#### Exercise aim:
Going through the data below, copy out each line where the word "черенки" shows up.
Supplied entries Block Start
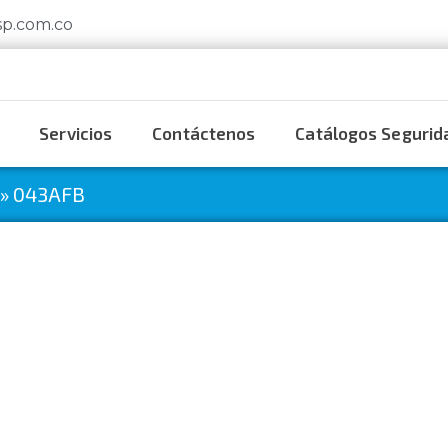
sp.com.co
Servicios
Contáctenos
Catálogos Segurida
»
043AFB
Supplied entries Block End
Supplied entries Block Start
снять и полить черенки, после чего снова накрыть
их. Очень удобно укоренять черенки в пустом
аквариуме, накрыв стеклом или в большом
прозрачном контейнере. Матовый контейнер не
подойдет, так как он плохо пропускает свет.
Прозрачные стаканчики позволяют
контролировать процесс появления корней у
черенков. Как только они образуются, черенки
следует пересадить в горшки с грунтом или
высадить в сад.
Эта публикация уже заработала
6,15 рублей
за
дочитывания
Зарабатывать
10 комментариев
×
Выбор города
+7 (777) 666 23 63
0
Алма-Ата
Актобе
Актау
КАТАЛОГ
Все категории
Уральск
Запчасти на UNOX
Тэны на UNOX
Supplied entries Block End
Supplied entries Block Start
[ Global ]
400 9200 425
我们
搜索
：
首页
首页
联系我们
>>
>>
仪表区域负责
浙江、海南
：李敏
Supplied entries Block End
#### Exercise response:
снять и полить черенки, после чего снова накрыть
их. Очень удобно укоренять черенки в пустом
черенков. Как только они образуются, черенки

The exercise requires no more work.